Carta ao outro
Autobiografo-me no entalhe do teu sendo esculpindo o meu. Sou escultura da tua presença. E a ti também esculpo, e contigo sou grão de argila de uma escultura maior; somos pontos que dançam e desenham o holograma vivo da existência.
Somos labirintos com mapas impressos na carne do outro. Os teus pés se justapõem aos meus e perfazem sendas que se entremeiam, e é do nosso compasso a geografia incógnita que nasce e vai se inventando.
Só no espelho de ti me conheço, apalpo os meus contornos e desbravo os recônditos de mim. Só contigo deflagro meu crescer, teço o caminho que vou elegendo para perscrutar meu dentro, e dele sorver meu sentido e o nosso. Na vida tão lúdica, o onírico, hora a hora me beija a realidade. Numa tela porosa deito-me paisagem, sou pincel e defloro as cores, faço amor com as texturas, seduzo nuances e as aquarelas me são harém. Preciso de teu espelho para guiar minhas mãos e co-autorar minha arte, da tua cumplicidade no rir meu riso e verter meu choro, e no sofrer de minhas perguntas.
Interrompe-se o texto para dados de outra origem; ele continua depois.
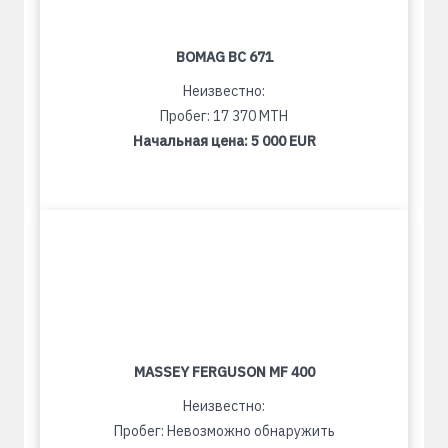
BOMAG BC 671
Неизвестно:
Пробег: 17 370 MTH
Начальная цена:
5 000 EUR
MASSEY FERGUSON MF 400
Неизвестно:
Пробег: Невозможно обнаружить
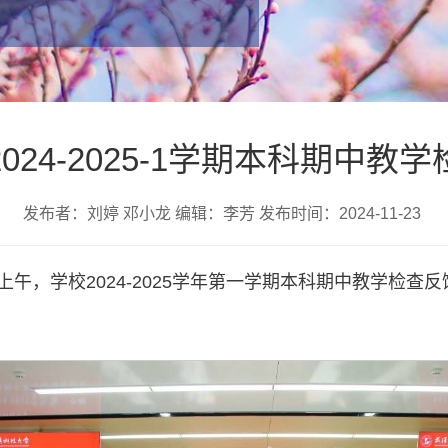
024-2025-1学期本科期中教
发布者：刘婷 邓小龙 编辑：李芳 发布时间：2024-11-23
日上午，学校2024-2025学年第一学期本科期中教学检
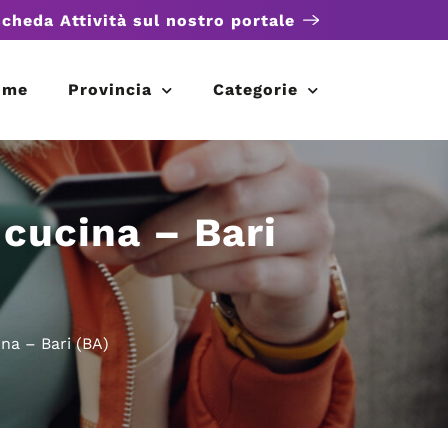
scheda Attività sul nostro portale
ome
Provincia
Categorie
cucina – Bari
na – Bari (BA)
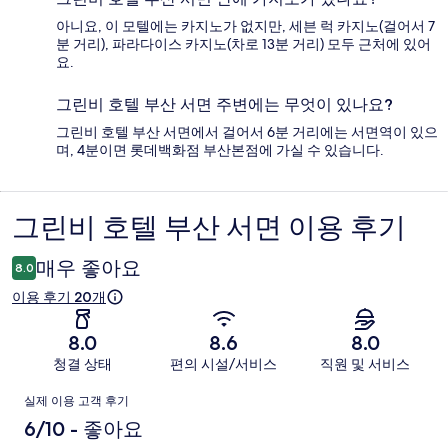
아니요, 이 모텔에는 카지노가 없지만, 세븐 럭 카지노(걸어서 7
분 거리), 파라다이스 카지노(차로 13분 거리) 모두 근처에 있어
요.
그린비 호텔 부산 서면 주변에는 무엇이 있나요?
그린비 호텔 부산 서면에서 걸어서 6분 거리에는 서면역이 있으
며, 4분이면 롯데백화점 부산본점에 가실 수 있습니다.
그린비 호텔 부산 서면 이용 후기
이
용
매우 좋아요
8.0
후
이용 후기 20개
기
8.0
8.6
8.0
청결 상태
편의 시설/서비스
직원 및 서비스
이
실제 이용 고객 후기
용
6/10 - 좋아요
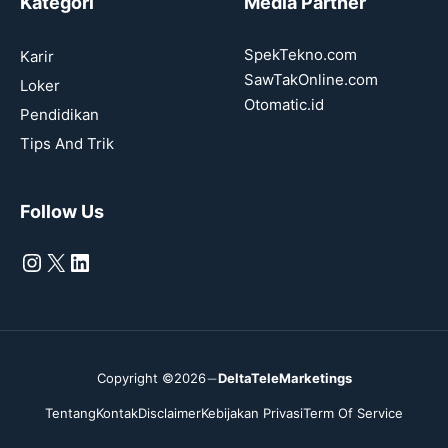
Kategori
Media Partner
SpekTekno.com
Karir
SawTakOnline.com
Loker
Otomatic.id
Pendidikan
Tips And Trik
Follow Us
Instagram
X
LinkedIn
Copyright ©2026
DeltaTeleMarketings
Tentang
Kontak
Disclaimer
Kebijakan Privasi
Term Of Service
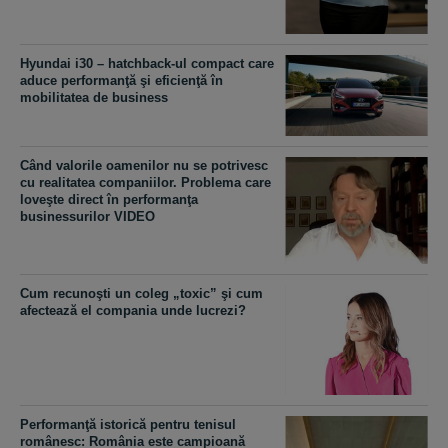
Hyundai i30 – hatchback-ul compact care
aduce performanţă şi eficienţă în
mobilitatea de business
Când valorile oamenilor nu se potrivesc
cu realitatea companiilor. Problema care
loveşte direct în performanţa
businessurilor VIDEO
Cum recunoşti un coleg „toxic” şi cum
afectează el compania unde lucrezi?
Performanţă istorică pentru tenisul
românesc: România este campioană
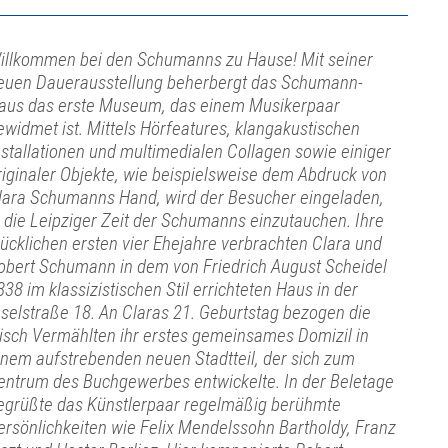
illkommen bei den Schumanns zu Hause! Mit seiner
euen Dauerausstellung beherbergt das Schumann-
aus das erste Museum, das einem Musikerpaar
ewidmet ist. Mittels Hörfeatures, klangakustischen
nstallationen und multimedialen Collagen sowie einiger
riginaler Objekte, wie beispielsweise dem Abdruck von
lara Schumanns Hand, wird der Besucher eingeladen,
n die Leipziger Zeit der Schumanns einzutauchen. Ihre
lücklichen ersten vier Ehejahre verbrachten Clara und
obert Schumann in dem von Friedrich August Scheidel
838 im klassizistischen Stil errichteten Haus in der
nselstraße 18. An Claras 21. Geburtstag bezogen die
risch Vermählten ihr erstes gemeinsames Domizil in
inem aufstrebenden neuen Stadtteil, der sich zum
entrum des Buchgewerbes entwickelte. In der Beletage
egrüßte das Künstlerpaar regelmäßig berühmte
ersönlichkeiten wie Felix Mendelssohn Bartholdy, Franz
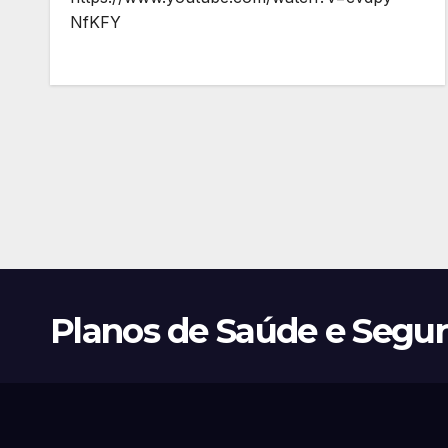
NfKFY
Planos de Saúde e Segu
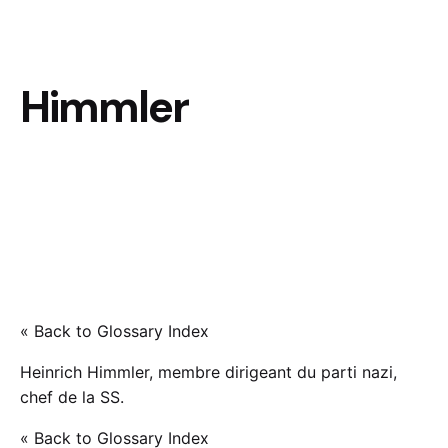
Himmler
« Back to Glossary Index
Heinrich Himmler, membre dirigeant du parti nazi,
chef de la SS.
« Back to Glossary Index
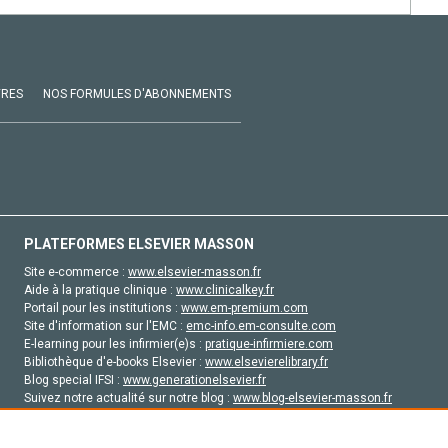
VRES
NOS FORMULES D'ABONNEMENTS
PLATEFORMES ELSEVIER MASSON
Site e-commerce :
www.elsevier-masson.fr
Aide à la pratique clinique :
www.clinicalkey.fr
Portail pour les institutions :
www.em-premium.com
Site d'information sur l'EMC :
emc-info.em-consulte.com
E-learning pour les infirmier(e)s :
pratique-infirmiere.com
Bibliothèque d'e-books Elsevier :
www.elsevierelibrary.fr
Blog special IFSI :
www.generationelsevier.fr
Suivez notre actualité sur notre blog :
www.blog-elsevier-masson.fr
Site d'emploi en santé :
emploisante.com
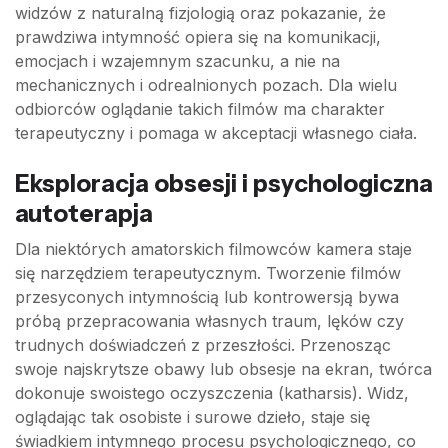
widzów z naturalną fizjologią oraz pokazanie, że
prawdziwa intymność opiera się na komunikacji,
emocjach i wzajemnym szacunku, a nie na
mechanicznych i odrealnionych pozach. Dla wielu
odbiorców oglądanie takich filmów ma charakter
terapeutyczny i pomaga w akceptacji własnego ciała.
Eksploracja obsesji i psychologiczna
autoterapja
Dla niektórych amatorskich filmowców kamera staje
się narzędziem terapeutycznym. Tworzenie filmów
przesyconych intymnością lub kontrowersją bywa
próbą przepracowania własnych traum, lęków czy
trudnych doświadczeń z przeszłości. Przenosząc
swoje najskrytsze obawy lub obsesje na ekran, twórca
dokonuje swoistego oczyszczenia (katharsis). Widz,
oglądając tak osobiste i surowe dzieło, staje się
świadkiem intymnego procesu psychologicznego, co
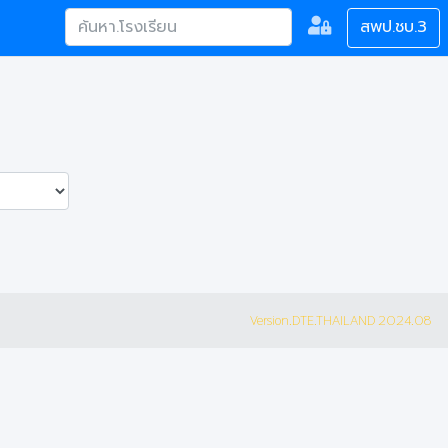
สพป.ชบ.3
Version.DTE.THAILAND 2024.08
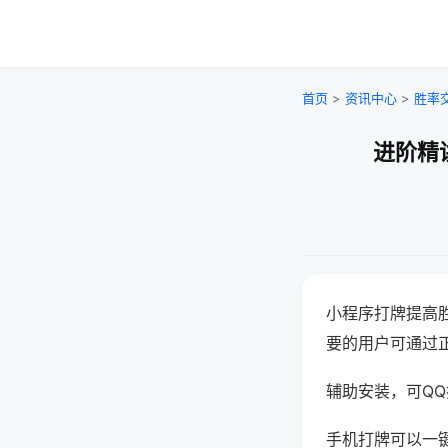
首页
>
资讯中心
>
胜率
进阶精
小程序打牌提高
要的用户可通过
辅助安装，可QQ搜
手机打牌可以一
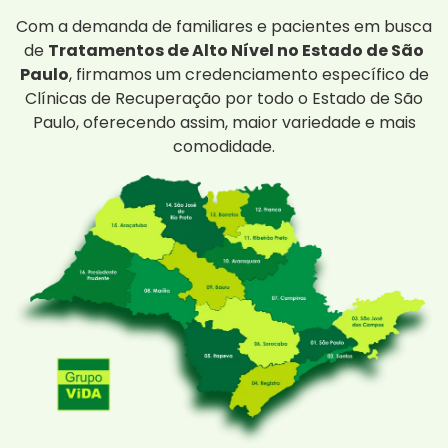
Com a demanda de familiares e pacientes em busca
de
Tratamentos de Alto Nível no Estado de São
Paulo
, firmamos um credenciamento específico de
Clínicas de Recuperação por todo o Estado de São
Paulo, oferecendo assim, maior variedade e mais
comodidade.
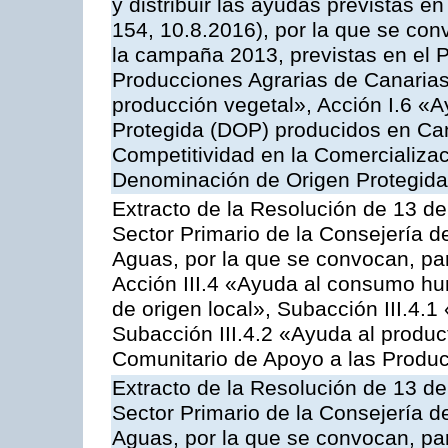
y distribuir las ayudas previstas 
154, 10.8.2016), por la que se con
la campaña 2013, previstas en el 
Producciones Agrarias de Canarias
producción vegetal», Acción I.6 «
Protegida (DOP) producidos en Can
Competitividad en la Comercializac
Denominación de Origen Protegida
Extracto de la Resolución de 13 de
Sector Primario de la Consejería d
Aguas, por la que se convocan, par
Acción III.4 «Ayuda al consumo h
de origen local», Subacción III.4.1
Subacción III.4.2 «Ayuda al produ
Comunitario de Apoyo a las Produc
Extracto de la Resolución de 13 de
Sector Primario de la Consejería d
Aguas, por la que se convocan, par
Preciso que a luz única de teu espelho incida no prisma que sou e me desvirgine as cores que ainda não conheço, preciso de ti.
Me oferto-te cálice e tomo-te por pão, bebemos de nós nosso desvendar. Derramei-me nas tuas frestas e comunguei teu profundo, emergenciada de amar. Somos nutrizes uns dos outros.
Clarice um dia sussurrou-me das entranhas da sua alma "quando uma partícula disse sim a outra partícula a vida fez-se". Ela tem mesmo mania de beijar estranhos e salpicar-lhes as pétalas-palavras que profere.
Jamais dançamos sós. A minha cadência convida a tua e a beleza ímpar do teu passo que do meu diverge a nós converge ao vivo que gestamos.
Mas a rudeza de mim me trai, quem dera eu fosse permeável como Clarice. Estranho o teu diferente e tenho arroubos de excluir-te e de julgar-te e de extirpar-te de mim. Quero ilhar-me em meu egoísmo e tribalizar-me solitário: solidão, palavra impossível.
Ah, quando me inebrio nesse engodo... Rastejo e agonizo inerme, no casulo suicida em que me encarcero, sôfrega e pedinte de ti, pois só contigo gesto e sou gestado, só em nossa união é que a vida quer viver.
Pobre de mim que quero congelar-te e satelizar-te ao insano de meus desejos. Esqueci-me da luz singular dos teus olhos e do intenso da tua alma. Esqueci-me da incandescência vibrátil que te pulsa no peito e te enfuna as artérias, gordas da volúpia de ser ti mesmo. Esqueci-me do teu ímpeto único de amar. Esqueci-me do som irrepetível da tua voz que vibra junto à minha e entoa comigo uma melodia inaudita, instante a instante, sinfonizando nosso existir: somos compositores perenes.
Por que me esqueço? Por que a morte me permeia a vida? Por que esquartejo minha existência e a tua e amargamos o mortificar de nós?Talvez porque verdade seja sinônimo de busca e busca de inconclusão, e de caminhar.
Quem será mais a forte, a vida ou a morte? Ou será que são indissociáveis e complementares como o ser-me e o ser-te, e o sermos todos? Se a morte desse instante é implacável e absoluta. Ou será que é prenhe da vida de outro instante?
A morte. Essa que me estraçalha e me eviscera os nervos, e me desarraiga os pés do chão. Urro a minha dor e vertigino-me na angústia de morrer, em vão tento agarrar-me a corrimãos no éter. Então satanizo a vida e quero proscrevê-la de mim. Mas em que braços eu acordo em outro berço?
A vida se confirma na negação de si mesma, põe-se em negrito para contemplar sua resplandecência, declama seu verso na estranha poesia de seu reverso. Talvez seja uma moça muito vaidosa. A vida en-Luta, mas Vivi-fica.
E se tantas dessas mortes sou eu que te sirvo quando me omito de cuidar-te e de dar-me ao teu cuidado. Ou quando nos abstemos de cultivar os arados do Éden que nos foi dado. Renegamos nossa Mãe-Terra, nossa nutriz maior.
Toma minha vida-menina nos teus braços e dá-me a tua. Viver é cuidar de criança. Se a minha alma tem joelhos fincados nessa concretude, quero fazer-te templo, e que minha oração seja reverenciar a cada dia o inconspurcável de ser-me e ser-te.
Olha comigo essa vida que se convida para viver seu intenso, acalenta comigo o escavar das alturas de nós. Havemos de libertar os alados que nos habitam, ávidos por alçar voo de asas bem abertas, livres e entrelaçadas, orlando o horizonte inimaginável que vela por nós.